We venture to say that if sexual perception is found to be deconstructed suddenly, the physician might start by exploring the patient’s cognitive situation and ask about the patient’s thoughts and distractions in the sexual situation. In this way, it is possible that a clearer etiology of the patient’s ED can be found and this can form the basis for future treatment options. If according to our framework, the problem is found in the body schema, the physician might set forth an enquiry into the personal history of the patient and his sexual projection. If there was a modification in sexual perception before the ED took place, there could be an intentional arc and/or thought/distraction problem prior to the body schema problem. Even though these claims necessitate more empirical research, it is possible that the physician might eventually be able to better distinguish between the ED’s psychological, social and physiological components according to a phenomenological theory of ED.

Treatment

By focusing on patient perception, treatment might be more personally tailored. If empirical findings of physicians match our theoretical considerations about the body schema, the physician might search for ways in which to alter the body schema. We considered the idea that the body schema might unlearn the workings of erections. Perhaps, the erection can be ‘relearned’ or reinforced by several therapies. One of these therapies could be a penile implant, a device that is used to bring the penis in an erect state. Theoretically, this might aid the body schema in its erective movements. Additionally, a similar positive effect may result from the use of PDE5 inhibitors—medications which can induce erections in men with ED. In some patient groups, the spontaneous erectile function has been restored after administration of PDE5 inhibitors (Son et al. 2004).
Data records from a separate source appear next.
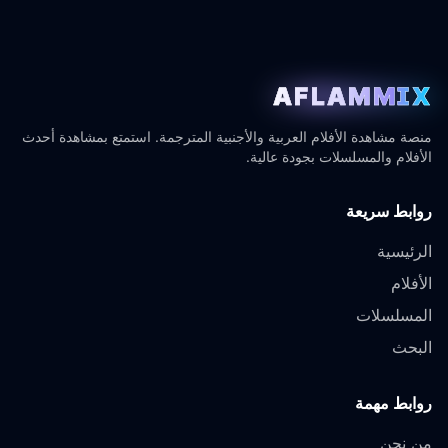
AFLAMMIX
منصة مشاهدة الأفلام العربية والأجنبية المترجمة. استمتع بمشاهدة أحدث
الأفلام والمسلسلات بجودة عالية.
روابط سريعة
الرئيسية
الأفلام
المسلسلات
البحث
روابط مهمة
من نحن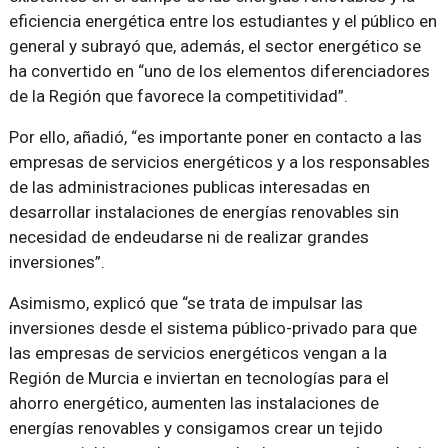
eficiencia energética entre los estudiantes y el público en
general y subrayó que, además, el sector energético se
ha convertido en “uno de los elementos diferenciadores
de la Región que favorece la competitividad”.
Por ello, añadió, “es importante poner en contacto a las
empresas de servicios energéticos y a los responsables
de las administraciones publicas interesadas en
desarrollar instalaciones de energías renovables sin
necesidad de endeudarse ni de realizar grandes
inversiones”.
Asimismo, explicó que “se trata de impulsar las
inversiones desde el sistema público-privado para que
las empresas de servicios energéticos vengan a la
Región de Murcia e inviertan en tecnologías para el
ahorro energético, aumenten las instalaciones de
energías renovables y consigamos crear un tejido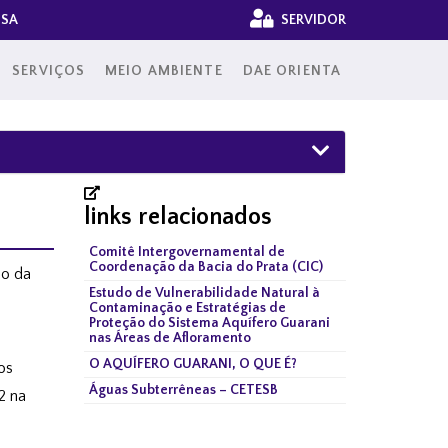
NSA
SERVIDOR
SERVIÇOS
MEIO AMBIENTE
DAE ORIENTA
links relacionados
Comitê Intergovernamental de
Coordenação da Bacia do Prata (CIC)
io da
Estudo de Vulnerabilidade Natural à
Contaminação e Estratégias de
Proteção do Sistema Aquífero Guarani
nas Áreas de Afloramento
O AQUÍFERO GUARANI, O QUE É?
os
Águas Subterrêneas – CETESB
2 na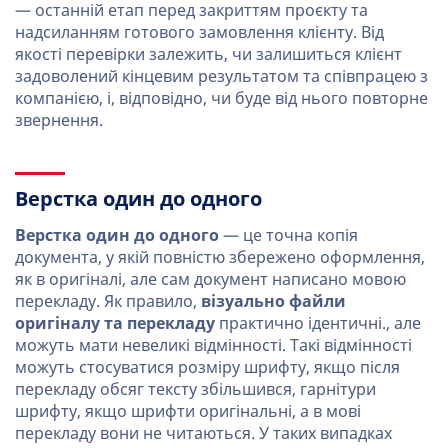
— останній етап перед закриттям проєкту та
надсиланням готового замовлення клієнту. Від
якості перевірки залежить, чи залишиться клієнт
задоволений кінцевим результатом та співпрацею з
компанією, і, відповідно, чи буде від нього повторне
звернення.
Верстка один до одного
Верстка один до одного
— це точна копія
документа, у якій повністю збережено оформлення,
як в оригіналі, але сам документ написано мовою
перекладу. Як правило,
візуально файли
оригіналу та перекладу
практично ідентичні., але
можуть мати невеликі відмінності. Такі відмінності
можуть стосуватися розміру шрифту, якщо після
перекладу обсяг тексту збільшився, гарнітури
шрифту, якщо шрифти оригінальні, а в мові
перекладу вони не читаються. У таких випадках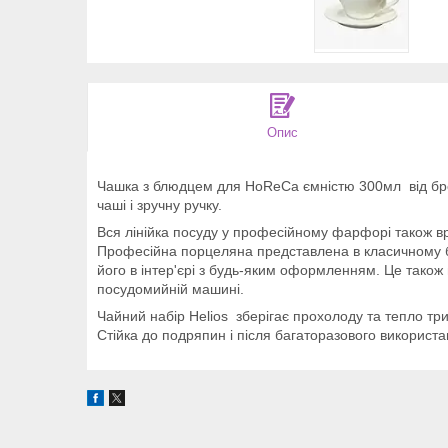
Опис
Чашка з блюдцем для HoReCa ємністю 300мл від бре
чаші і зручну ручку.
Вся лінійка посуду у професійному фарфорі також врах
Професійна порцеляна представлена ​​в класичному 
його в інтер'єрі з будь-яким оформленням. Це також
посудомийній машині.
Чайний набір Helios зберігає прохолоду та тепло тр
Стійка до подряпин і після багаторазового використа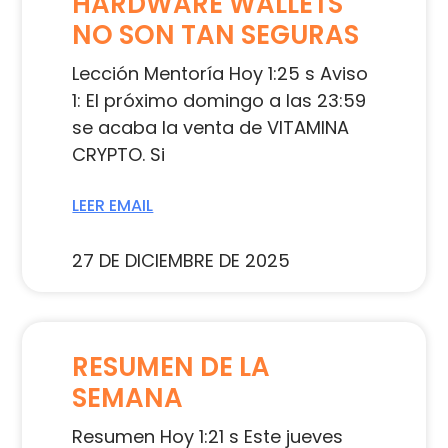
HARDWARE WALLETS
NO SON TAN SEGURAS
Lección Mentoría Hoy 1:25 s Aviso
1: El próximo domingo a las 23:59
se acaba la venta de VITAMINA
CRYPTO. Si
LEER EMAIL
27 DE DICIEMBRE DE 2025
RESUMEN DE LA
SEMANA
Resumen Hoy 1:21 s Este jueves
On the other hand, if empirical findings match our theory of the absence of sexual projection, a physician might be reluctant to adopt an approach that consists of medications and/or implants, since according to our framework, there is a possibility that the function of erection can be restored by a restoration of sexual projection. The doctor could find out the possible cause for the change in sexual perception, which can be either structural or a quick collapse (due to thoughts or distractions). Treatment can then consist of psychological interventions with the aim of restoring the patient’s sexual projection. In structural perceptive problems, we suggest that exploring and resolving issues in the patient’s past, the patient’s goals and the patient’s current situation might be helpful. In patients where sexual perception suddenly collapses, therapy might involve exploring the patient’s thoughts during the sexual situation as well as ways in which the patient can break the patterns of such thoughts. In such cases referral to a psychologist or sexologist can be advisable; recent studies indicate the benefit of cognitive behavioral therapy and other psychological interventions for patients suffering from ED (Khan et al. 2017; McCabe et al. 2008).

Conclusion

The aim of this article was to introduce a new phenomenological framework for investigating ED to contribute to existing physiological and psychosocial thought concerning ED. Most contemporary research focuses on psychosocial components and/or the physiological basis of ED, leaving the subjective field of perception insufficiently explored. While a subjective approach can never offer a viable treatment method purely on its own, we believe investigating the subject’s viewpoint opens up new, interesting, and valuable ways of looking at the patients’ (existential) situation and that it may positively affect the way patients are approached, diagnosed and treated. Based primarily on the work of Merleau-Ponty, we suggested ED may have its origins, subjectively speaking, in modifications in sexual projection, the intentional arc, distracting thoughts and finally the body schema. By incorporating the way the patient sexually perceives the world, his partner(s) and himself, more insight can be gained into the origin of the problem of ED in patient specific cases, which can translate into better future diagnosis and treatment, as well as a better patient self-understanding.